Copy each line of the entries below that contains the string "http".

Extracted data entries
________________________________________

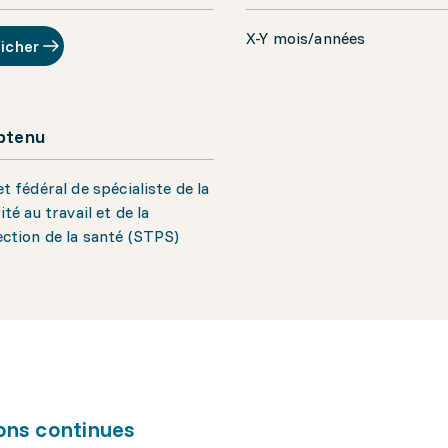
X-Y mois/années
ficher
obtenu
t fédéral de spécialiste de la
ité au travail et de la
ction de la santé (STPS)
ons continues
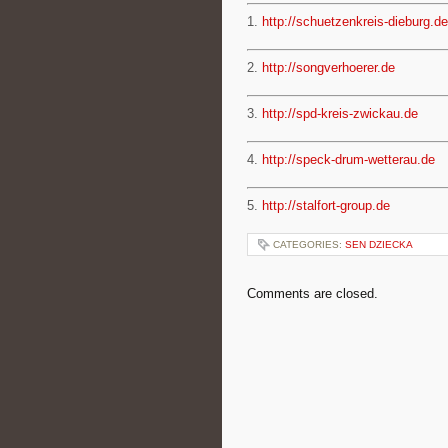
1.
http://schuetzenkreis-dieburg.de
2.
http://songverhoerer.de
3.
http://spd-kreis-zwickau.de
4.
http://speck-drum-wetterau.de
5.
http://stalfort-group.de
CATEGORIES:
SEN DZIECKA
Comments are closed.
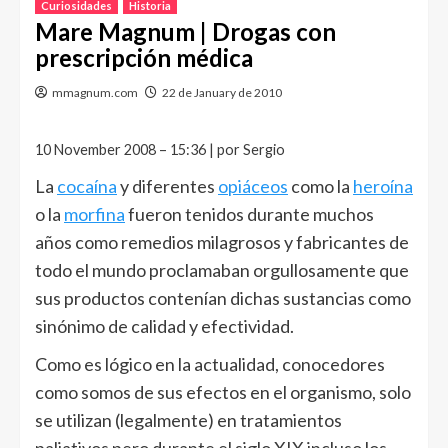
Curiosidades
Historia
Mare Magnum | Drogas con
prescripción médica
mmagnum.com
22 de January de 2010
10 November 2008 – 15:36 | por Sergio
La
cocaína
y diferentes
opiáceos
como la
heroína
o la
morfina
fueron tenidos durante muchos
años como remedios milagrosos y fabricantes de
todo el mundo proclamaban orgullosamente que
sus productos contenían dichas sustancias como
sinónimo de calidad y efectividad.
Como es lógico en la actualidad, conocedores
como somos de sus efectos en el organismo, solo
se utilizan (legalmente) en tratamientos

________________________________________

YOUR RESPONSE:
http://schuetzenkreis-dieburg.de
http://songverhoerer.de
http://spd-kreis-zwickau.de
http://speck-drum-wetterau.de
http://stalfort-group.de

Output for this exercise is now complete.